Again, someone came up with an idea that the servers could send their metrics to a server which acts as a middle man, then that can send the data to Datadog. But this idea doesn’t make sense, you still have the same number of servers (well, plus one server) sending data on the network, then the central server then needs to send a massive amount of data in one go.

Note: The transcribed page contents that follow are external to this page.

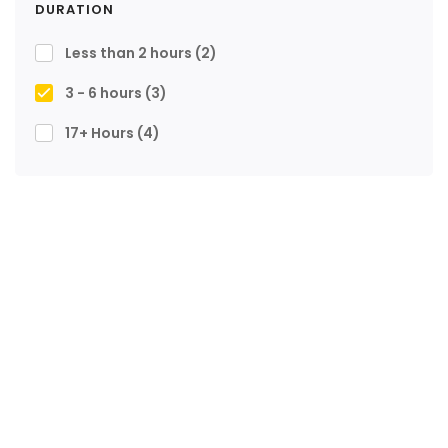
DURATION
Less than 2 hours
(2)
3 - 6 hours
(3)
17+ Hours
(4)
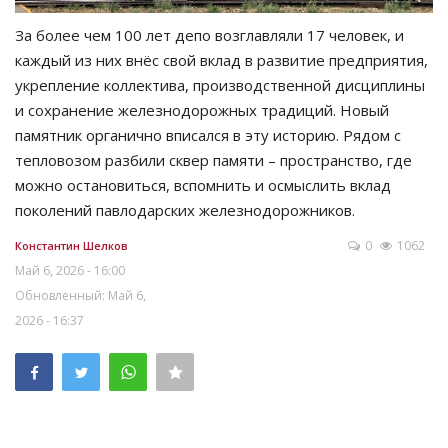
За более чем 100 лет депо возглавляли 17 человек, и
каждый из них внёс свой вклад в развитие предприятия,
укрепление коллектива, производственной дисциплины
и сохранение железнодорожных традиций. Новый
памятник органично вписался в эту историю. Рядом с
тепловозом разбили сквер памяти – пространство, где
можно остановиться, вспомнить и осмыслить вклад
поколений павлодарских железнодорожников.
0
1062
Константин Шелков
Май 6, 2026 - 16:00
Обновленный: Май 6,
2026 - 16:37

Are people going to create good dashboards?
Is the data they are showing accurate?
Are we going to act on them when they show that something has gone wrong?
Is the increase in metrics going to create performance issues?

Indian Expo

Recently, I blogged about how managers love any excuse to go to India to visit our office over there. Then they write a blog on their experience, stating how important it is for face-to-face collaboration in an office environment… before returning to the UK and telling us how working remotely from home is the modern way of working, and has no impact on efficiency.

They actually spend most of their blog writing about the local cuisine and the landmarks they saw; so it’s definitely a holiday and not a work trip at all.

I also wrote about The Expo, which is where the entire UK side of the company travelled to one location to watch many in-person presentations (which we could have just watched remotely like we normally do). Then when it is “business as usual“, managers are telling us to find ways to save money, and how we want to become a carbon-neutral business.

So after dumping loads of money into travel costs, hotel expenses, venue hire and catering for the Expo in the UK, they decide it would only be fair to host a similar thing in India… which means getting all the directors and senior managers to fly over there to do the presentations.

Obviously they used the opportunity to post a blog about the importance of face-to-face collaboration, Indian landmarks and cuisine.

Key phrases from their blog are as follows:

The India Office

“I am amazed at how much we were able to accomplish”
“India greeted us with its vibrant energy and diverse cultural heritage”
“The workspace was a fantastic environment, promoting team collaboration and productivity”
“Witnessing the teams working closely together was inspiring, and the entire place was abuzz with creativity and a real growth mindset”
“The office boasted excellent facilities, including communal work areas, private group session rooms, a gym, nap rooms, massage chairs, a food court, and garden”.

Expo Day:

“The Expo day itself was an exhilarating experience, with a buzzing atmosphere and a large number of attendees”

“Representing the team on the stands was a humbling experience, as engagement levels were high and the audience had a deep understanding of our work, asking probing questions around aspects of safety, governance and our products.”

Cultural Experiences:

Visiting the UNESCO heritage site at Mahabalipuram allowed us to witness the interplay between Hindu, Chinese, and Roman architectural styles in this historic trade centre.
Learning about the story of Draupadi and understanding the long history of international collaboration.
Our visit to DakshinaChitra cultural heritage site, highlighted the vastness of South India and its rich diversity.
Meeting the skilled craftsmen and hearing them describe their trades first-hand provided a deeper appreciation for the diversity of people and their skills across the country.
We learned about different rice and cooking methods for Biryani, and the amazing flavoursome vegetarian dish suggestions.